Task requirements:
Beginning with the line that contains "格鲁斯表示，其中关键的人员包括独立研究员保罗.科切", output each line below exactly through the last one, both included, and nothing else.

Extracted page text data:

....

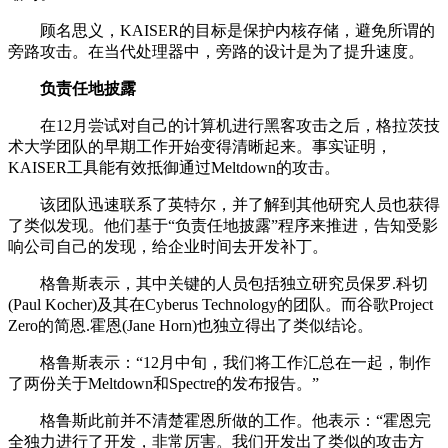
顾名思义，KAISER的目标是保护内核存储，避免所谓的
旁路攻击。在当代处理器中，旁路的设计是为了提升速度。
负责任地披露
在12月尝试对自己的计算机进行黑客攻击之后，格拉茨技
术大学团队的早期工作开始变得清晰起来。事实证明，
KAISER工具能有效抵御通过Meltdown的攻击。
该团队迅速联系了英特尔，并了解到其他研究人员也获得
了类似发现。他们基于“负责任地披露”程序来推进，告知受影
响公司自己的发现，给企业时间去开发补丁。
格鲁斯表示，其中关键的人员包括独立研究员保罗.科切
(Paul Kocher)及其在Cyberus Technology的团队。而谷歌Project
Zero的简恩.霍恩(Jane Horn)也独立得出了类似结论。
格鲁斯表示：“12月中旬，我们将工作汇总在一起，制作
了两份关于Meltdown和Spectre的发布报告。”
格鲁斯此前并不清楚霍恩所做的工作。他表示：“霍恩完
全独力进行了开发，非常厉害。我们开发出了类似的攻击方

....

Result of the task:
格鲁斯表示，其中关键的人员包括独立研究员保罗.科切
(Paul Kocher)及其在Cyberus Technology的团队。而谷歌Project
Zero的简恩.霍恩(Jane Horn)也独立得出了类似结论。
格鲁斯表示：“12月中旬，我们将工作汇总在一起，制作
了两份关于Meltdown和Spectre的发布报告。”
格鲁斯此前并不清楚霍恩所做的工作。他表示：“霍恩完
全独力进行了开发，非常厉害。我们开发出了类似的攻击方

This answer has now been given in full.